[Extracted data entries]

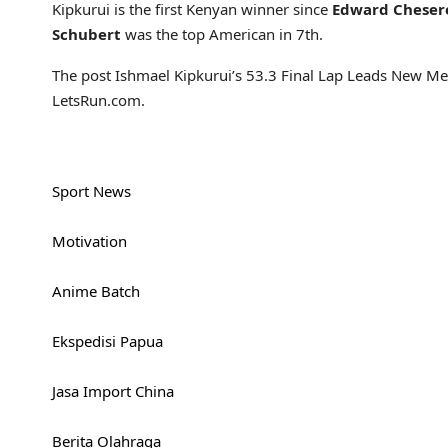
Kipkurui is the first Kenyan winner since
Edward Cheser
Schubert
was the top American in 7th.
The post Ishmael Kipkurui’s 53.3 Final Lap Leads New M
LetsRun.com.
Sport News
Motivation
Anime Batch
Ekspedisi Papua
Jasa Import China
Berita Olahraga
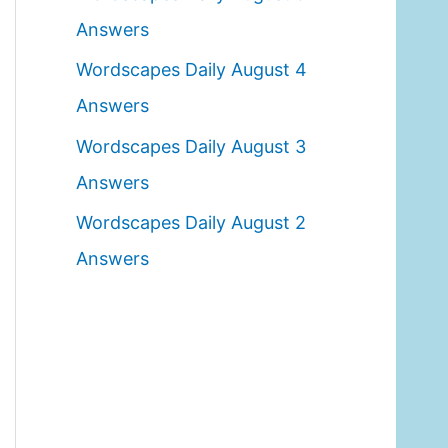
o
Answers
r
Wordscapes Daily August 4
:
Answers
Wordscapes Daily August 3
Answers
Wordscapes Daily August 2
Answers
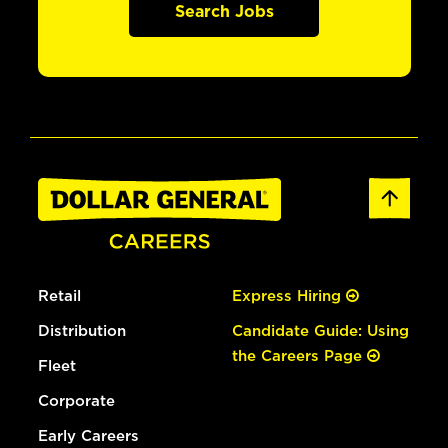
Search Jobs
Retail
Express Hiring
Distribution
Candidate Guide: Using
the Careers Page
Fleet
Corporate
Early Careers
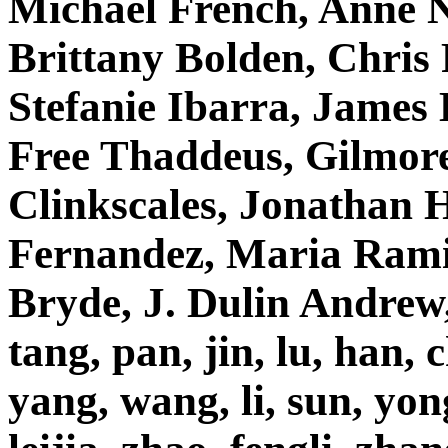
Michael French, Anne N
Brittany Bolden, Chris 
Stefanie Ibarra, James
Free Thaddeus, Gilmore
Clinkscales, Jonathan 
Fernandez, Maria Rami
Bryde, J. Dulin Andrew,
tang, pan, jin, lu, han, 
yang, wang, li, sun, yo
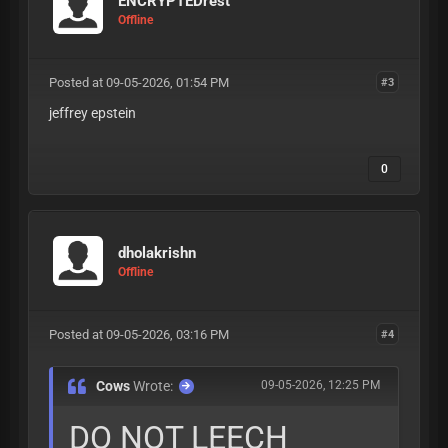
ENCRYPTEDrest
Offline
Posted at 09-05-2026, 01:54 PM
#3
jeffrey epstein
0
dholakrishn
Offline
Posted at 09-05-2026, 03:16 PM
#4
Cows
Wrote:
09-05-2026, 12:25 PM
DO NOT LEECH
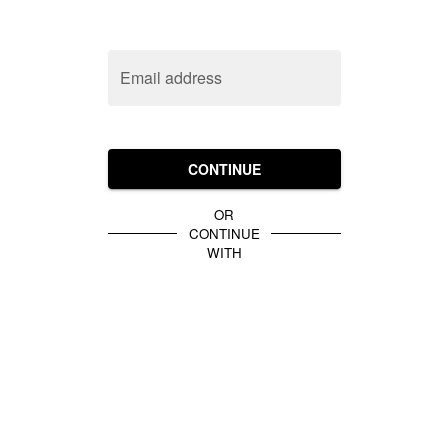
Email address
CONTINUE
OR
CONTINUE
WITH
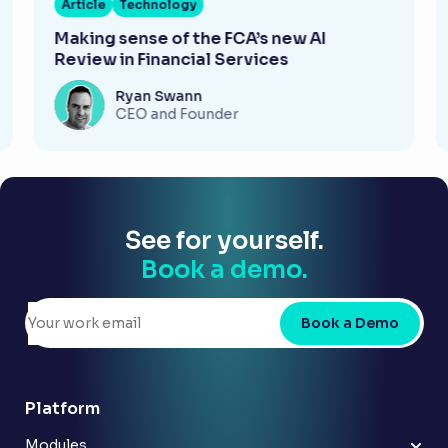
Article
Technology
Making sense of the FCA’s new AI
Review in Financial Services
Ryan Swann
CEO and Founder
See for yourself.
Book a demo.
Book a Demo
Platform
Modules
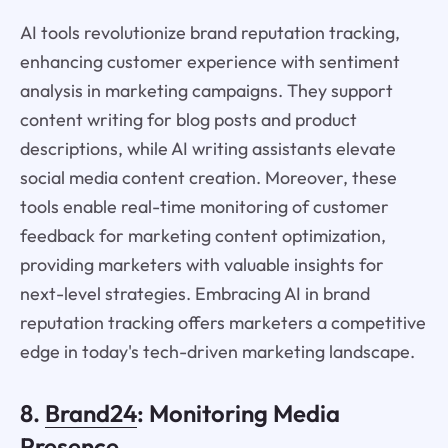
AI tools revolutionize brand reputation tracking,
enhancing customer experience with sentiment
analysis in marketing campaigns. They support
content writing for blog posts and product
descriptions, while AI writing assistants elevate
social media content creation. Moreover, these
tools enable real-time monitoring of customer
feedback for marketing content optimization,
providing marketers with valuable insights for
next-level strategies. Embracing AI in brand
reputation tracking offers marketers a competitive
edge in today's tech-driven marketing landscape.
8.
Brand24
: Monitoring Media
Presence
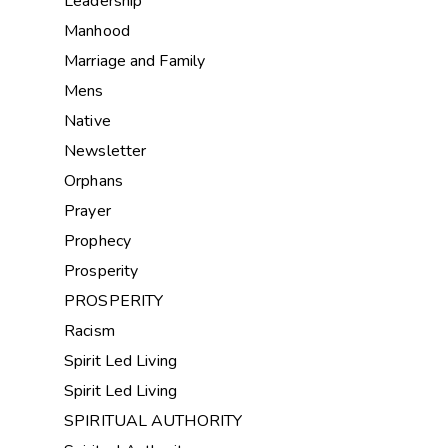
Leadership
Manhood
Marriage and Family
Mens
Native
Newsletter
Orphans
Prayer
Prophecy
Prosperity
PROSPERITY
Racism
Spirit Led Living
Spirit Led Living
SPIRITUAL AUTHORITY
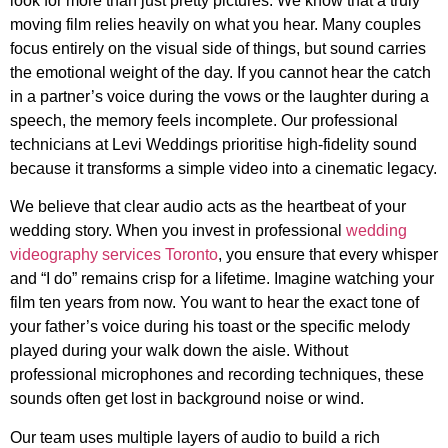
look for more than just pretty pictures. We know that a truly
moving film relies heavily on what you hear. Many couples
focus entirely on the visual side of things, but sound carries
the emotional weight of the day. If you cannot hear the catch
in a partner’s voice during the vows or the laughter during a
speech, the memory feels incomplete. Our professional
technicians at Levi Weddings prioritise high-fidelity sound
because it transforms a simple video into a cinematic legacy.
We believe that clear audio acts as the heartbeat of your
wedding story. When you invest in professional
wedding
videography services Toronto
, you ensure that every whisper
and “I do” remains crisp for a lifetime. Imagine watching your
film ten years from now. You want to hear the exact tone of
your father’s voice during his toast or the specific melody
played during your walk down the aisle. Without
professional microphones and recording techniques, these
sounds often get lost in background noise or wind.
Our team uses multiple layers of audio to build a rich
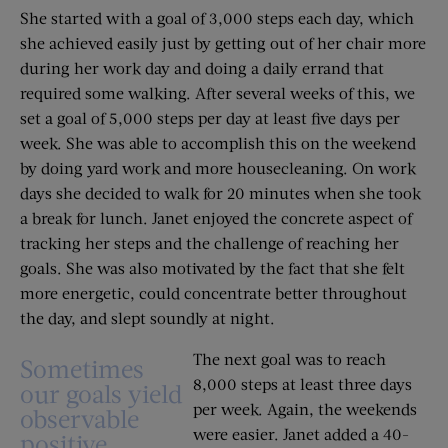
She started with a goal of 3,000 steps each day, which
she achieved easily just by getting out of her chair more
during her work day and doing a daily errand that
required some walking. After several weeks of this, we
set a goal of 5,000 steps per day at least five days per
week. She was able to accomplish this on the weekend
by doing yard work and more housecleaning. On work
days she decided to walk for 20 minutes when she took
a break for lunch. Janet enjoyed the concrete aspect of
tracking her steps and the challenge of reaching her
goals. She was also motivated by the fact that she felt
more energetic, could concentrate better throughout
the day, and slept soundly at night.
The next goal was to reach
Sometimes
8,000 steps at least three days
our goals yield
per week. Again, the weekends
observable
were easier. Janet added a 40-
positive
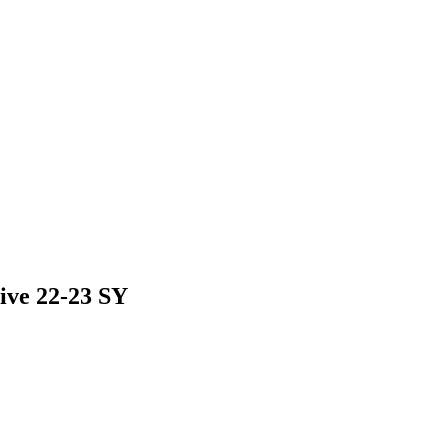
ive 22-23 SY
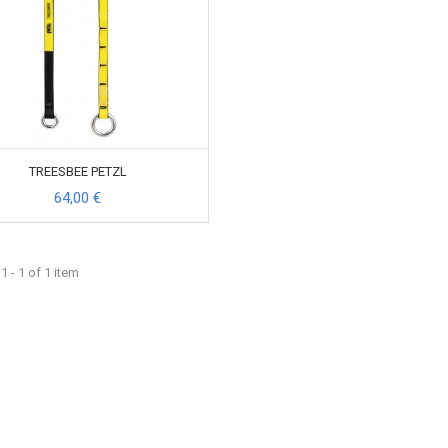
TREESBEE PETZL
64,00 €
 - 1 of 1 item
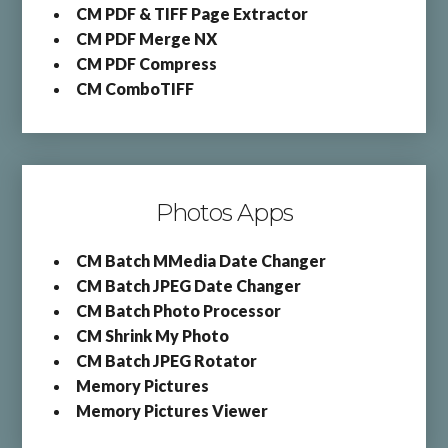
CM PDF & TIFF Page Extractor
CM PDF Merge NX
CM PDF Compress
CM ComboTIFF
Photos Apps
CM Batch MMedia Date Changer
CM Batch JPEG Date Changer
CM Batch Photo Processor
CM Shrink My Photo
CM Batch JPEG Rotator
Memory Pictures
Memory Pictures Viewer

WHAT YOU ARE ASKED TO DO:
Copy out each line of the entries above that holds "professional".

RESULT FOR THIS EXERCISE:
speech, the memory feels incomplete. Our professional
wedding story. When you invest in professional
professional microphones and recording techniques, these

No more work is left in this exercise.